- HOW TO COMPLETE THIS TASK -
Only some lines are wanted: please transcribe exactly those from the one containing "Beden Tablosu" through the end of the data, pictures excluded.

DATA LISTING: Begin

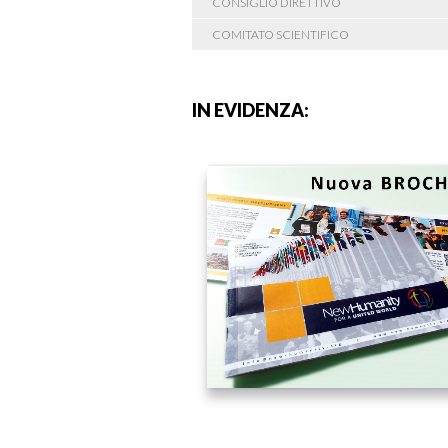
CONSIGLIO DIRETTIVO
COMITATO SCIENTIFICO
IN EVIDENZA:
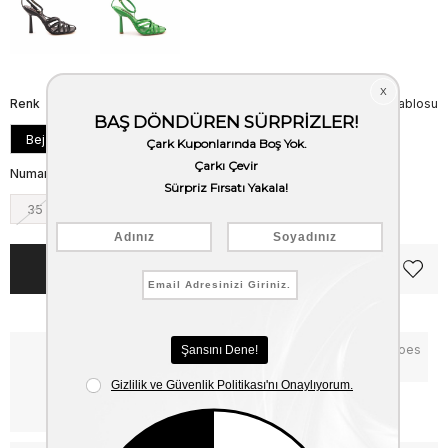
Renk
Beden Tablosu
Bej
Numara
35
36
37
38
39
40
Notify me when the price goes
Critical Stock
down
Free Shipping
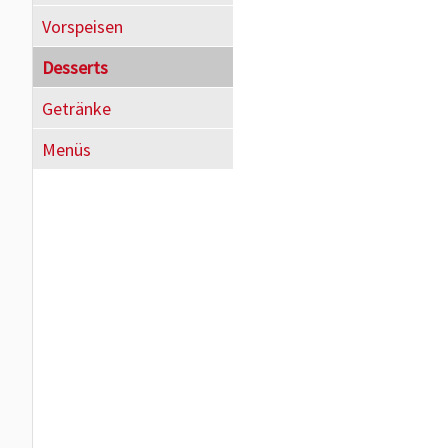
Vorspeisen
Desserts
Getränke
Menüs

DATA LISTING: End

- ANSWER AREA -
Beden Tablosu
Bej
Numara
35
36
37
38
39
40
Notify me when the price goes
Critical Stock
down
Free Shipping
Vorspeisen
Desserts
Getränke
Menüs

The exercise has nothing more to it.